AIM OF THE EXERCISE ->
Reproduce the first line of the material below and each line after it, exactly, through the line containing "human user receiving", and give nothing more.

—————

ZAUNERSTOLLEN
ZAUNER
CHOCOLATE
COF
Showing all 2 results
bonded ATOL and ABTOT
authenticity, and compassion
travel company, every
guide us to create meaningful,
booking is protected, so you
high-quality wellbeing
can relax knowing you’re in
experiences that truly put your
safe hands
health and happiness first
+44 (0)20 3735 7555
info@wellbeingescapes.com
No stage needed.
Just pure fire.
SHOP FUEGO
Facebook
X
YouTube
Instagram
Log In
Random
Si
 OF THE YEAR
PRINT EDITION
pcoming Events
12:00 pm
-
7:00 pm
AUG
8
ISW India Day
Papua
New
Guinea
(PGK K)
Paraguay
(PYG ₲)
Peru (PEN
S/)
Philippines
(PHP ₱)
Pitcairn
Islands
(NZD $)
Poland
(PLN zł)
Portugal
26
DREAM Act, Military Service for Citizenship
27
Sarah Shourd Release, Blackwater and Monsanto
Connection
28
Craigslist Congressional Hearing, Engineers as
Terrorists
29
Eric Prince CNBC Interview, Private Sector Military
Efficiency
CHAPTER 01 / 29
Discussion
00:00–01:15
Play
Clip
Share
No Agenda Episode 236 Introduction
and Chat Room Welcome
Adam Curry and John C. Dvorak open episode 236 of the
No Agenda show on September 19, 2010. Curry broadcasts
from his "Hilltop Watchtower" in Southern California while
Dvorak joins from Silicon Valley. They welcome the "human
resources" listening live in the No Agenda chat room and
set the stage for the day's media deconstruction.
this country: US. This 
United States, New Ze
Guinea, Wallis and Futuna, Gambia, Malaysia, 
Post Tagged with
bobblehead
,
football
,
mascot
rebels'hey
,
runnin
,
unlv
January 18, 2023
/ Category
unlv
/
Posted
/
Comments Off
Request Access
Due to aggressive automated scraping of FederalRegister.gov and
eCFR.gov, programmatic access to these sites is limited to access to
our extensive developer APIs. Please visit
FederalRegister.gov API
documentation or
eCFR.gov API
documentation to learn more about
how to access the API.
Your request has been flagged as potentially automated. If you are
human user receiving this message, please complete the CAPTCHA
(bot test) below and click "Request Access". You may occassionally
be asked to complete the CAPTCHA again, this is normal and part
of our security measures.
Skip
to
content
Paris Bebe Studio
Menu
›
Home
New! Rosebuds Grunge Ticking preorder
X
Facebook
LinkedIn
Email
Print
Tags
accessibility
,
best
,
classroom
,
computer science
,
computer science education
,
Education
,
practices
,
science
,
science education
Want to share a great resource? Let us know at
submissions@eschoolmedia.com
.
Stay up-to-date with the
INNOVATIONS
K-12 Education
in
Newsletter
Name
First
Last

—————

EXERCISE ANSWER ->
ZAUNERSTOLLEN
ZAUNER
CHOCOLATE
COF
Showing all 2 results
bonded ATOL and ABTOT
authenticity, and compassion
travel company, every
guide us to create meaningful,
booking is protected, so you
high-quality wellbeing
can relax knowing you’re in
experiences that truly put your
safe hands
health and happiness first
+44 (0)20 3735 7555
info@wellbeingescapes.com
No stage needed.
Just pure fire.
SHOP FUEGO
Facebook
X
YouTube
Instagram
Log In
Random
Si
 OF THE YEAR
PRINT EDITION
pcoming Events
12:00 pm
-
7:00 pm
AUG
8
ISW India Day
Papua
New
Guinea
(PGK K)
Paraguay
(PYG ₲)
Peru (PEN
S/)
Philippines
(PHP ₱)
Pitcairn
Islands
(NZD $)
Poland
(PLN zł)
Portugal
26
DREAM Act, Military Service for Citizenship
27
Sarah Shourd Release, Blackwater and Monsanto
Connection
28
Craigslist Congressional Hearing, Engineers as
Terrorists
29
Eric Prince CNBC Interview, Private Sector Military
Efficiency
CHAPTER 01 / 29
Discussion
00:00–01:15
Play
Clip
Share
No Agenda Episode 236 Introduction
and Chat Room Welcome
Adam Curry and John C. Dvorak open episode 236 of the
No Agenda show on September 19, 2010. Curry broadcasts
from his "Hilltop Watchtower" in Southern California while
Dvorak joins from Silicon Valley. They welcome the "human
resources" listening live in the No Agenda chat room and
set the stage for the day's media deconstruction.
this country: US. This 
United States, New Ze
Guinea, Wallis and Futuna, Gambia, Malaysia, 
Post Tagged with
bobblehead
,
football
,
mascot
rebels'hey
,
runnin
,
unlv
January 18, 2023
/ Category
unlv
/
Posted
/
Comments Off
Request Access
Due to aggressive automated scraping of FederalRegister.gov and
eCFR.gov, programmatic access to these sites is limited to access to
our extensive developer APIs. Please visit
FederalRegister.gov API
documentation or
eCFR.gov API
documentation to learn more about
how to access the API.
Your request has been flagged as potentially automated. If you are
human user receiving this message, please complete the CAPTCHA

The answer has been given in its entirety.